* **What is needed**:
In the records below, which lines include "トルファン観光名所網羅"? Copy them.

(Collected data)
--- START ---

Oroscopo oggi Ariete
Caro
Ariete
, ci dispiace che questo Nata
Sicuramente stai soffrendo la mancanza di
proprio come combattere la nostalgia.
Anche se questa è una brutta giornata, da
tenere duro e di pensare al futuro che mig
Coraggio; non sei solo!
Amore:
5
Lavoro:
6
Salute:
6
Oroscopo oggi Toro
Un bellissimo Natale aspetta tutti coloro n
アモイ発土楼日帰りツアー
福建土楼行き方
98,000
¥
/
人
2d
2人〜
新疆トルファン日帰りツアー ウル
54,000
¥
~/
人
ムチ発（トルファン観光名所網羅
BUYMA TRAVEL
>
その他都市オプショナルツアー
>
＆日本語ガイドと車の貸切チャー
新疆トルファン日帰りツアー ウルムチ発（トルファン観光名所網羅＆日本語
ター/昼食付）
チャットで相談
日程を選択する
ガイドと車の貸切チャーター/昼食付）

--- END ---
--- START ---

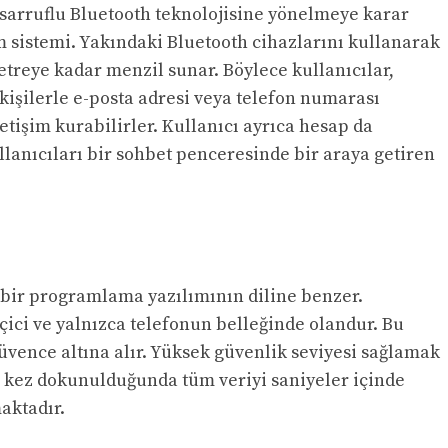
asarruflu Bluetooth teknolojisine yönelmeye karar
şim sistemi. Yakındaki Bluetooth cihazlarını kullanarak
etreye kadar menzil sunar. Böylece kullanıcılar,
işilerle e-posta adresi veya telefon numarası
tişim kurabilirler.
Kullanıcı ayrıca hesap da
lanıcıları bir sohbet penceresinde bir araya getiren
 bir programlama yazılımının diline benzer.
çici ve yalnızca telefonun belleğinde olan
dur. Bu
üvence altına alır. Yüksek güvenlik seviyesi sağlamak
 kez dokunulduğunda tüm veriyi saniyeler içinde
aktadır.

--- END ---
--- START ---

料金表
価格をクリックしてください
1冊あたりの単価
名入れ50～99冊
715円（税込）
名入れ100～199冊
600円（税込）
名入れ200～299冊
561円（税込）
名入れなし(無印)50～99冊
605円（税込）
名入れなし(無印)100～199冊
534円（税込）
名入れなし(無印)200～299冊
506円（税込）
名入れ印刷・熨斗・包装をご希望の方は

--- END ---

* **Response to this task**:
ムチ発（トルファン観光名所網羅
新疆トルファン日帰りツアー ウルムチ発（トルファン観光名所網羅＆日本語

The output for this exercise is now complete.